商品簡介
Imposing, Maintaining, and Tearing Open the Iron Curtain: The Cold War and East-Central Europe, 1945–1989, edited by Mark Kramer and Vit Smetana, provides an in-depth survey of the origins, consolidation, slow erosion, and abrupt demise of the Cold War divisions in Europe after World War II. The contributors to this volume examine how the Cold War kept the continent divided for nearly 45 years, but ultimately came to a largely peaceful end, contrary to expectations.
作者簡介
Mark Kramer is director of Cold War Studies at Harvard University’s Davis Center for Russian and Eurasian Studies, where he is also a Senior Fellow. He was earlier an Academy Scholar in Harvard’s Academy of International and Area Studies and a Rhodes Scholar at Oxford University. He is editor of the Journal of Cold War Studies, a quarterly journal published by MIT Press.
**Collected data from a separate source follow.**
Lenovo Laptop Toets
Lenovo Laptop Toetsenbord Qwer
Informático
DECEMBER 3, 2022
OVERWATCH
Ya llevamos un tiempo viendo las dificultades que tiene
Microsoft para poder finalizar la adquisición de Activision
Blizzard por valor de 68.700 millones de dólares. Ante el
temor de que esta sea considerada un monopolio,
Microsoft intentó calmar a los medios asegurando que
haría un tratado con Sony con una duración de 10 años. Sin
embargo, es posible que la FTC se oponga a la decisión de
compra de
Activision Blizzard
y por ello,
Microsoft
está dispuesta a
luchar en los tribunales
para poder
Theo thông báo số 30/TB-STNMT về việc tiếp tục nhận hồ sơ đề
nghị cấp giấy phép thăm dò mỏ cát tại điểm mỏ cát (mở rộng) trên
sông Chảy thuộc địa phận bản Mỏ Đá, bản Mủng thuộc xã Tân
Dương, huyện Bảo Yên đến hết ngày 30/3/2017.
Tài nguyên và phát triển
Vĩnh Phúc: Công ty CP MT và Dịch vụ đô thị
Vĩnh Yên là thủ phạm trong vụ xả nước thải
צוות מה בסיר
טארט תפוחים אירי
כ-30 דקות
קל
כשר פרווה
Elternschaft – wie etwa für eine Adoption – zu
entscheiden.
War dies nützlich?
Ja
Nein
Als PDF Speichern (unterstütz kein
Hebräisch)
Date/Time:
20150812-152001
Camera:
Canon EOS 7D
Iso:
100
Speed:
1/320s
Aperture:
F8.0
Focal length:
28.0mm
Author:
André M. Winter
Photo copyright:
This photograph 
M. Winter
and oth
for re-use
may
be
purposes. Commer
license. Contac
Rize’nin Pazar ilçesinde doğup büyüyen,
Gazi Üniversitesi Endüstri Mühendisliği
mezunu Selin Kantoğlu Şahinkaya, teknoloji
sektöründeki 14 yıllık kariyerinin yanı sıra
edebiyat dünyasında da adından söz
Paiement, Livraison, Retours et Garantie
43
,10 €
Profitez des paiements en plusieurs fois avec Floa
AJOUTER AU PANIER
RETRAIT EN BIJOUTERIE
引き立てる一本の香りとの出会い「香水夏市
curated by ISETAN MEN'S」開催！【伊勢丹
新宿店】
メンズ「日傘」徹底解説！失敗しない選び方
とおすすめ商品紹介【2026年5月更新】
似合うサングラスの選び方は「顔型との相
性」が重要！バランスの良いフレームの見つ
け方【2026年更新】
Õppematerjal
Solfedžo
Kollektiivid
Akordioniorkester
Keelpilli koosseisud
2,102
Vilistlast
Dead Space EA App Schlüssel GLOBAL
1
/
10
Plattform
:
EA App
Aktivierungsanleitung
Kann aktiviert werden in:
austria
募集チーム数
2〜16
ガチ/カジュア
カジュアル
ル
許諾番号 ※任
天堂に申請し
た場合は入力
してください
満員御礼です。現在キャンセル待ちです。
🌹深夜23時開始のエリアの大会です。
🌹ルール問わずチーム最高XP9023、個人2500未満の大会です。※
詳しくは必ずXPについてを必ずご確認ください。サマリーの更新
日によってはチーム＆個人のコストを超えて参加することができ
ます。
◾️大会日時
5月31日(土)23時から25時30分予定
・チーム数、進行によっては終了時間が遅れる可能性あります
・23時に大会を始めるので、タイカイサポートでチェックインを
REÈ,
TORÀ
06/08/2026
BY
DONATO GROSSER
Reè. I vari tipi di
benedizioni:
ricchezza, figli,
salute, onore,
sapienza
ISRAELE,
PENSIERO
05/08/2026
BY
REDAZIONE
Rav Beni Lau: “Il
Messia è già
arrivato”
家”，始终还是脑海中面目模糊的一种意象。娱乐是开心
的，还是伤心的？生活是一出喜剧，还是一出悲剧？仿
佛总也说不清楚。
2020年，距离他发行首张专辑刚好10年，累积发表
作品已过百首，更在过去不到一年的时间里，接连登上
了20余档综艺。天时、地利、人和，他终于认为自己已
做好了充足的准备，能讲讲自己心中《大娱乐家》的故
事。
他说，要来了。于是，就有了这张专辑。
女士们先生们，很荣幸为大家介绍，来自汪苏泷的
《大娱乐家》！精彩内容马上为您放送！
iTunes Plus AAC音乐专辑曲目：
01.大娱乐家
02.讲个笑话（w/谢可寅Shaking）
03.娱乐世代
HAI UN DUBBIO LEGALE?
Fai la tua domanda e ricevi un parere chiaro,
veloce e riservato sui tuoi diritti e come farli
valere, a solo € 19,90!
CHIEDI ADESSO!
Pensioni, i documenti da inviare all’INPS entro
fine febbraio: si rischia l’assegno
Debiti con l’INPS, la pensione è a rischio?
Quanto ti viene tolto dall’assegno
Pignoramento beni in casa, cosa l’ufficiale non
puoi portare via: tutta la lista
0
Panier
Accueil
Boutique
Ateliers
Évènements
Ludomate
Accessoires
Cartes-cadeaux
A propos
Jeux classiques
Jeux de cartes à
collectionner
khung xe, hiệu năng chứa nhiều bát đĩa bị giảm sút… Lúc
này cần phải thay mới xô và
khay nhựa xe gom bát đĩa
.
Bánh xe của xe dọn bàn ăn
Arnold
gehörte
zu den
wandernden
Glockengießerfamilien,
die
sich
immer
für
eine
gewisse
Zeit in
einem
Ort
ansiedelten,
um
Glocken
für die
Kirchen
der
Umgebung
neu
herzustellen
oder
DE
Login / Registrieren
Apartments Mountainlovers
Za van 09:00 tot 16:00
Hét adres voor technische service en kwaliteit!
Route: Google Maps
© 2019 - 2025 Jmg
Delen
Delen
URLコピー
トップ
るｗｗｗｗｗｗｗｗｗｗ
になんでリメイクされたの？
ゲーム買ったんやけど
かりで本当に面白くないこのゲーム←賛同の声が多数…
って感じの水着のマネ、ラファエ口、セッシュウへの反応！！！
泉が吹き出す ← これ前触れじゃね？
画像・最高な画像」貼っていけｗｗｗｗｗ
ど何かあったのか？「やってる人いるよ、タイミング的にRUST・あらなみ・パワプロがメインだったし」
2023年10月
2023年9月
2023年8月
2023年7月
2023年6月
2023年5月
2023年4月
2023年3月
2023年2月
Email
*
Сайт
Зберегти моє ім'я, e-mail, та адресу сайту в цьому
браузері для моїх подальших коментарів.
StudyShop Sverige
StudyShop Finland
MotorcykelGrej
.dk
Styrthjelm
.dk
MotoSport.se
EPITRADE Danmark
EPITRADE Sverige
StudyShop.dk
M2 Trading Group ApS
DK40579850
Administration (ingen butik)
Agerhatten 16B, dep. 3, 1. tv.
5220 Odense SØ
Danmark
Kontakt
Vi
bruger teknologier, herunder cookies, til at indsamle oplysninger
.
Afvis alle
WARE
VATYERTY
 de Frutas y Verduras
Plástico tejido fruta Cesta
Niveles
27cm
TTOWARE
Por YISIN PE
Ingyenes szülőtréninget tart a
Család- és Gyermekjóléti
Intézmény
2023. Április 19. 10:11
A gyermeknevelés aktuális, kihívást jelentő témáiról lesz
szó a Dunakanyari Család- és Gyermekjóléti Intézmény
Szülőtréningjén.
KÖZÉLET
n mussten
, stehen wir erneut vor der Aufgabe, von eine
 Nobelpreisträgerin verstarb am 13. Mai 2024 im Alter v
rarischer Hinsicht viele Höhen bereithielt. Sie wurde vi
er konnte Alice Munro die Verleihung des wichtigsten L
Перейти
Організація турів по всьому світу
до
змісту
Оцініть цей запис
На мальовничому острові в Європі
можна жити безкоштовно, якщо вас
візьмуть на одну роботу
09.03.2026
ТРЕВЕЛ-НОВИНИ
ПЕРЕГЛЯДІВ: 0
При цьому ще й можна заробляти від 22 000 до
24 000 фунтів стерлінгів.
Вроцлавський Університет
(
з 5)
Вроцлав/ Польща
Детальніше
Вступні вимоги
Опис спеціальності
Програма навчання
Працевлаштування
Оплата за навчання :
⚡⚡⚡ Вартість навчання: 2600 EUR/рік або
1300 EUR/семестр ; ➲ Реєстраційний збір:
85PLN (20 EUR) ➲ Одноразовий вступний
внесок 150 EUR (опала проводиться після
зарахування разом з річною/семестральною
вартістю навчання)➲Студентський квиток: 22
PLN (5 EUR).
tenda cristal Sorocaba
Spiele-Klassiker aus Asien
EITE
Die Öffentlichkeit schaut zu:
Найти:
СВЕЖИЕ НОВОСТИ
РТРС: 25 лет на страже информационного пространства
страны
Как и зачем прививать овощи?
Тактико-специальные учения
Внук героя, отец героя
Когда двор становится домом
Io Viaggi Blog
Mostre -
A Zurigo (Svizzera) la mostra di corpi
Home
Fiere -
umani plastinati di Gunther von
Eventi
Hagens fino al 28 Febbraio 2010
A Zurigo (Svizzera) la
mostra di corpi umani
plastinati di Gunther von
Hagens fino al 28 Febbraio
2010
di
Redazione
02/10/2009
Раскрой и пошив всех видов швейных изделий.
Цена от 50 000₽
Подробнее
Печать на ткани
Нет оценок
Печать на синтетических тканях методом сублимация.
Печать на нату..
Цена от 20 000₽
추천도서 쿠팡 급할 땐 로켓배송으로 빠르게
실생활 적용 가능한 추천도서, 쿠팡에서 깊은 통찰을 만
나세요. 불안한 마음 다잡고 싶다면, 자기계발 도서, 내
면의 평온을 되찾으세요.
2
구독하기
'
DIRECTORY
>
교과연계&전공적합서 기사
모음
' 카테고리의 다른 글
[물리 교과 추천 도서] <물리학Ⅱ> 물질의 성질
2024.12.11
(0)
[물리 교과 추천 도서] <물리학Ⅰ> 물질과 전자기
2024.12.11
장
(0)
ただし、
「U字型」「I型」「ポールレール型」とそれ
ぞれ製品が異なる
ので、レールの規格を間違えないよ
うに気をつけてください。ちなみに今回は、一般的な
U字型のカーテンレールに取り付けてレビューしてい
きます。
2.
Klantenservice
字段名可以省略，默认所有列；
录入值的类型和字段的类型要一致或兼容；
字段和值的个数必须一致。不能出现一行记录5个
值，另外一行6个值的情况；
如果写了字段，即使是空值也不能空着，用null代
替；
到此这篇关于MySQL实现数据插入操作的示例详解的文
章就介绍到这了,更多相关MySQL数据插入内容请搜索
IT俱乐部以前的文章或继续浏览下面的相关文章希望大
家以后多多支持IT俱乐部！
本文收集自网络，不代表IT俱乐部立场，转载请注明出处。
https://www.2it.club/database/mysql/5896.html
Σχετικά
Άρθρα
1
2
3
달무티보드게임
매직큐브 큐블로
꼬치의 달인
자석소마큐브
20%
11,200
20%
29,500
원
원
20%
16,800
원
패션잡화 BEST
Vit Smetana is a senior research fellow at the Institute of Contemporary History of the Czech Republic’s Academy of Sciences and teaches modern international history at the Faculty of Social Sciences, Charles University in Prague. He has published books in both Czech and English, including In the Shadow of Munich: British Policy towards Czechoslovakia from the Endorsement to the Renunciation of the Munich Agreement (1938-1942) (2008.)